A true modern day renaissance man, Michael is a jeweler, actor, stunt man, sculptor, painter and activist. As an actor, he has appeared in many movies and on television, including Twin Peaks, Passenger 57, Lakota Woman, and the CBC Canadian series, North of 60. His works of art have been shown in galleries throughout the world, and are currently available at the Southwest Museum in Los Angeles, the Autry Museum of Western Heritage in Los Angeles, the Eiteljorg Museum in Indiana, Kiva Fine Art Gallery in Santa Fe, and Gathering Tribes Gallery in Albany, California.
Michael learned how to make jewelry from family and other native artists who were kind enough to teach him. He had seen jewelry being made from the time he was a child. He says, “In my early silversmith career, I liked to make larger pieces, large silver bolos, horse bridals, and actual hand made silver sculptures. Some day, I hope to have time to go back and reexamine these pieces and do similar work again.”
“As long as I have been doing this,” Michael says, “I still never run out of inspiration or innovation in what can be done with this art form. Nature and spirituality are constant influences in my work. I am also inspired by non-Native artists such as Picasso and Michaelangelo, and I am inspired deeply by political artists, those who use their work to inspire others such as Diego Rivera.”
“I’m finding now that from my travel among other native cultures that I am starting to use images that I did not grow up with. I am inspired by other tribal artists. From the plains to South America to Africa, I’m finding that there are similar patterns among indigenous people around the world and that it is indeed a very small place. It is a place with similarities among us indigenous people that don’t seem to be accidental.
Michael had always been moved by the older kachina jewelry that had been made in the 1940s. These older pieces have inspired him to make amazingly detailed kachina bolos, earrings, and pendants.
During the Southwest Museum’s 20 year retrospective of his work, he realized that had not taken many photos of his work over his career. He had to try to round up pieces from collectors for the show. Upon seeing the body of his work, he realized the subtle changes it was going through as the years passed. He was also surprised to realize that some of his early work was as interesting as his new work.
“I go back and forth in my work, from the traditional to the contemporary, and I learn on this journey how the both are connected. One of the most rewarding aspects of being a jeweler is when I meet someone for the first time who owns a piece of my art, and they tell me how much they enjoy it and how many compliments they receive when they wear it. To me, that is a feeling like no other.”
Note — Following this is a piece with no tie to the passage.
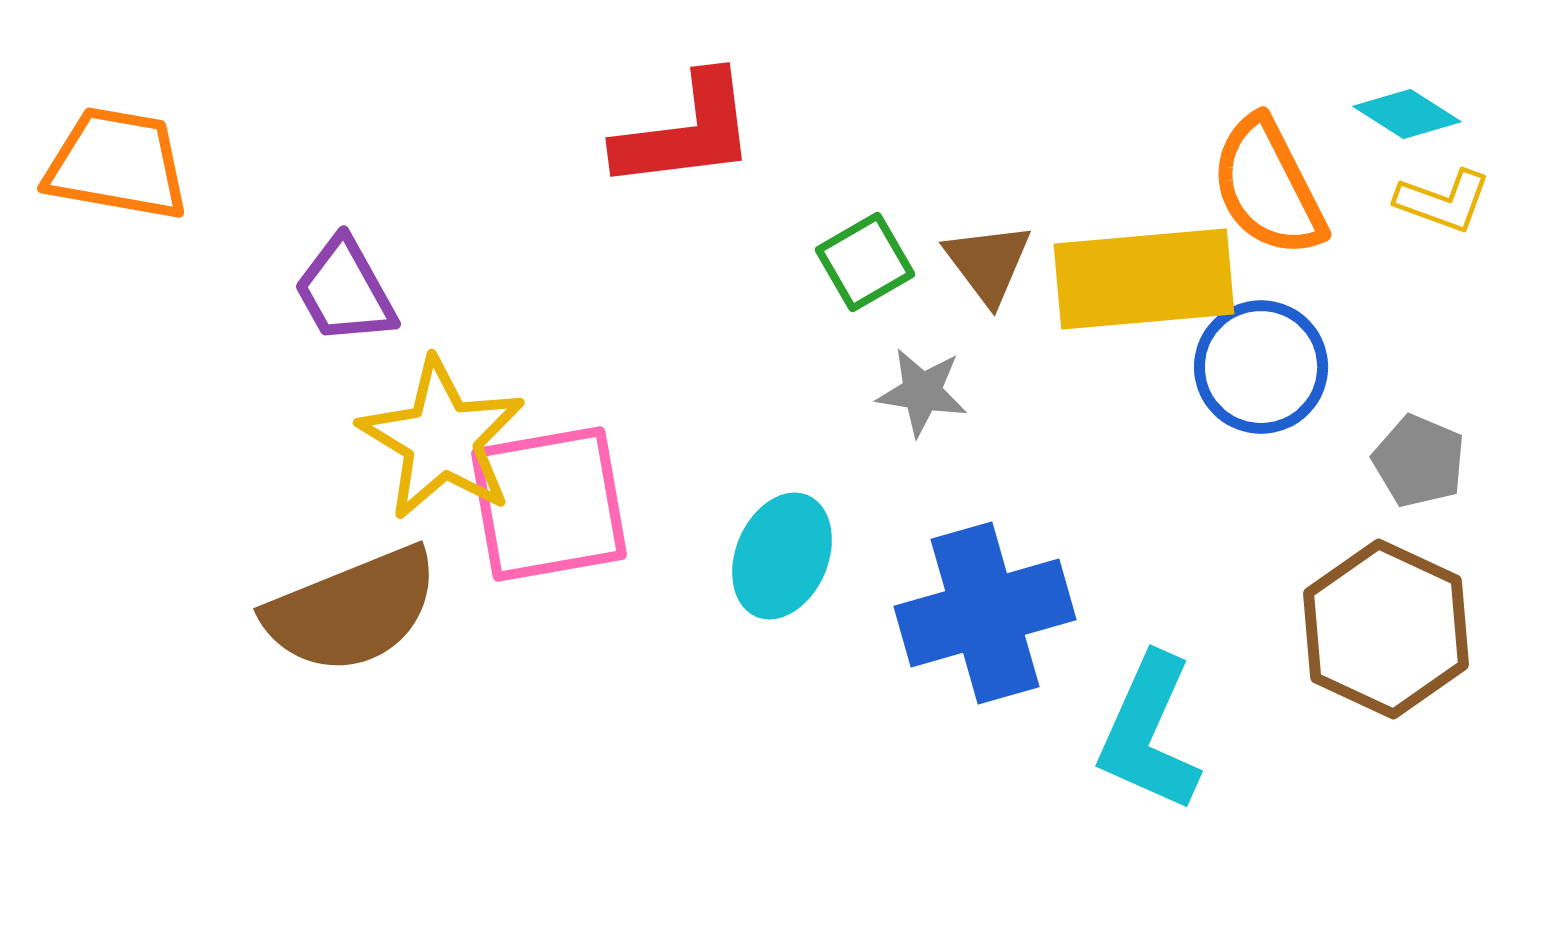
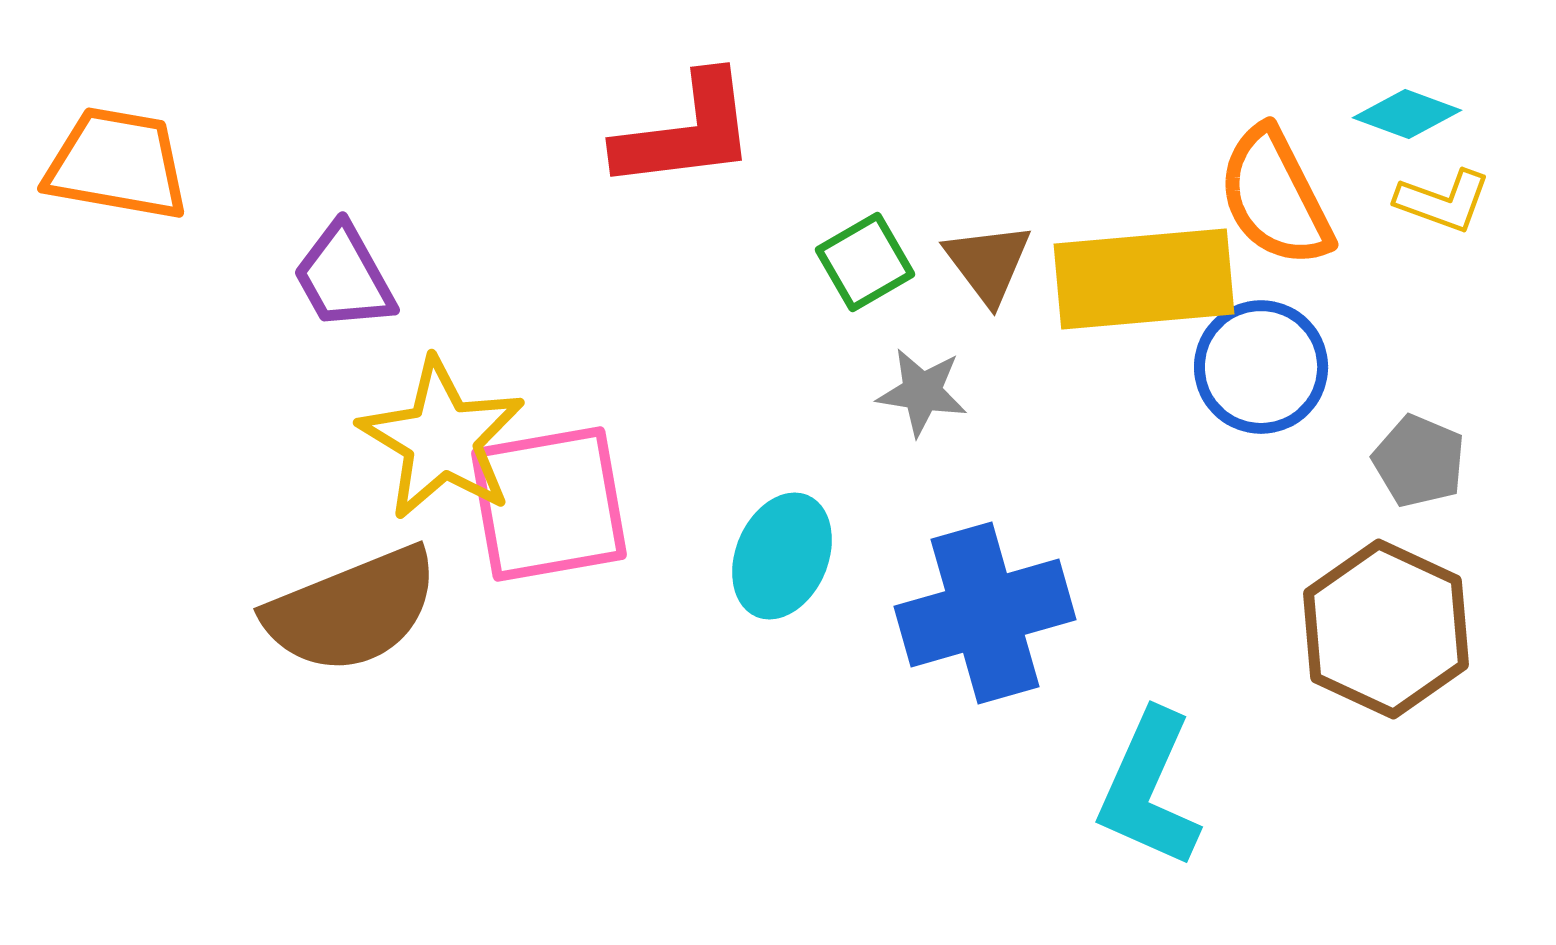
cyan diamond: rotated 12 degrees counterclockwise
orange semicircle: moved 7 px right, 10 px down
purple trapezoid: moved 1 px left, 14 px up
cyan L-shape: moved 56 px down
Having been a jeweler for over 30 years, he has seen many innovations in traditional Native art. He is very proud of the paths that Native art have taken, as well as the path that it is moving toward with younger artists. He himself was inspired by some of his peers, including Charles Loloma and Alan Houser, and hopes that some day younger people might learn from and be inspired by some of his work. He says that, “If somebody asked me how I would like to end my career, I would say I would like it to end with inspiring younger artists. I’m very interested in our youth. In the last few years, I’ve become involved with working with inner city and rural native youth, hoping that I might be able to steer them toward a more positive and creative path.”